Figure 7.. CD risk loci map to gene expression patterns that are enriched in tissue regions.

(a) For genes associated with CD risk variants (columns), mean expression levels (colors) across spatial clusters (rows). Dendrogram: hierarchical clustering of genes into spatially distinct profiles. The dotted line designates branches not unique to any of the clusters. Genes are annotated by the cell lineage with the highest expression of the gene in the single-cell dataset. (b) Enrichment of gene clusters in tissue regions. Heatmap of statistically significant enrichments (colors) of the gene clusters (columns; labeled according to a) within spatially distinct spatial clusters (rows). (c) Top: for select CD risk gene clusters, mean expression level (y axis; scaled log₂(TP10K+1)) in spots belonging to epithelial (n = 11,725), inflammatory (n = 1,707), and follicle (n = 2,120) clusters vs. all other spots (n = 58,815 total). Bottom: mean residual expression level (y axis) after accounting for the underlying composition of cell types using the spatial deconvolution model. Wilcoxon test p-values shown. N.S.: not significant. Boxplot quantiles: 25%, 50%, 75%; whiskers: 1.5 interquartile range (IQR). (d) Representative images of risk gene expression. For CD risk gene clusters and associated tissue regions, the spatial organization (x, y axes) of the mean expression of the gene cluster (bottom) and the annotated tissue regions (top) across all spots.
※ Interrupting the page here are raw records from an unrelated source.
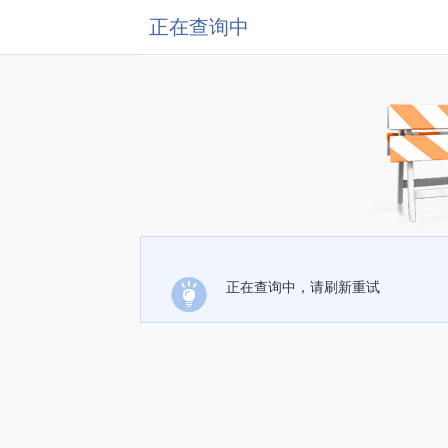
正在查询中
正在查询中，请刷新重试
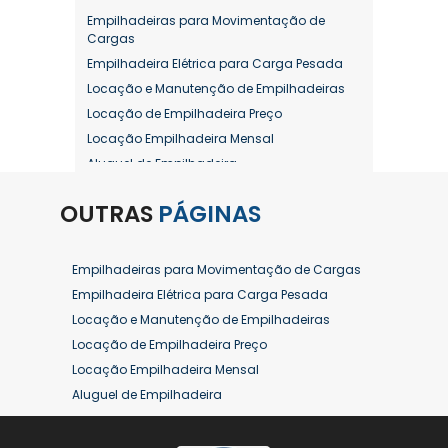
Empilhadeiras para Movimentação de
Cargas
Empilhadeira Elétrica para Carga Pesada
Locação e Manutenção de Empilhadeiras
Locação de Empilhadeira Preço
Locação Empilhadeira Mensal
Aluguel de Empilhadeira
Aluguel de Empilhadeira a Combustão
OUTRAS
PÁGINAS
Aluguel de Empilhadeira Diária Valor
Aluguel de Empilhadeira Elétrica
Aluguel de Empilhadeira Elétrica Preço
Empilhadeiras para Movimentação de Cargas
Aluguel de Empilhadeira Mensal
Empilhadeira Elétrica para Carga Pesada
Aluguel de Empilhadeira Preço
Locação e Manutenção de Empilhadeiras
Aluguel de Empilhadeira Valor
Locação de Empilhadeira Preço
Aluguel de Empilhadeiras Eletricas
Locação Empilhadeira Mensal
Conserto de Empilhadeira
Aluguel de Empilhadeira
Contrato de Locação de Empilhadeira
Aluguel de Empilhadeira a Combustão
Empilhadeira a Combustão
Aluguel de Empilhadeira Diária Valor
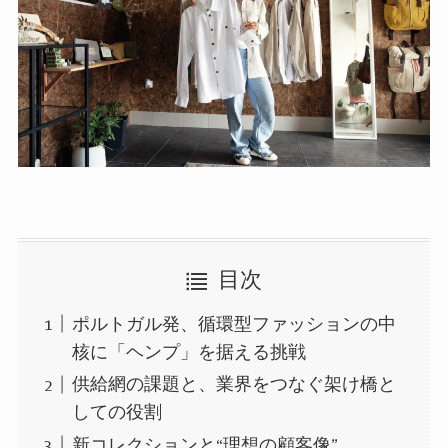
目次
ポルトガル発、循環型ファッションの中
核に「ヘンプ」を据える挑戦
供給網の課題と、業界をつなぐ架け橋と
しての役割
新コレクションと“理想の顧客像”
Gene clusters 4, 5, and 6 are significantly enriched in epithelial, inflammatory fibroblast, and follicle areas. Scale bar: 1mm (all images). (e,f) CD risk genes are expressed in defined spatial contexts. (e) Interaction network showing upregulated CD risk genes (edges) within expressing cell types (blue nodes) next to context lineages (green nodes). (f) Representative cell–cell interactions. For genes induced in ANPEP-hi enterocytes adjacent to T cells, the spatial organization (x, y axes) of their cell proportions (top) and gene expression (bottom). Top: proportions of ANPEP-hi enterocytes (left), T cells (middle), and the interaction between them (right). Bottom: observed (left), predicted (middle), and residual (right) mean gene expression of induced genes, showing congruence between epithelial–T cell interaction zones and areas with high error in the model. Scale bar: 1mm (all images).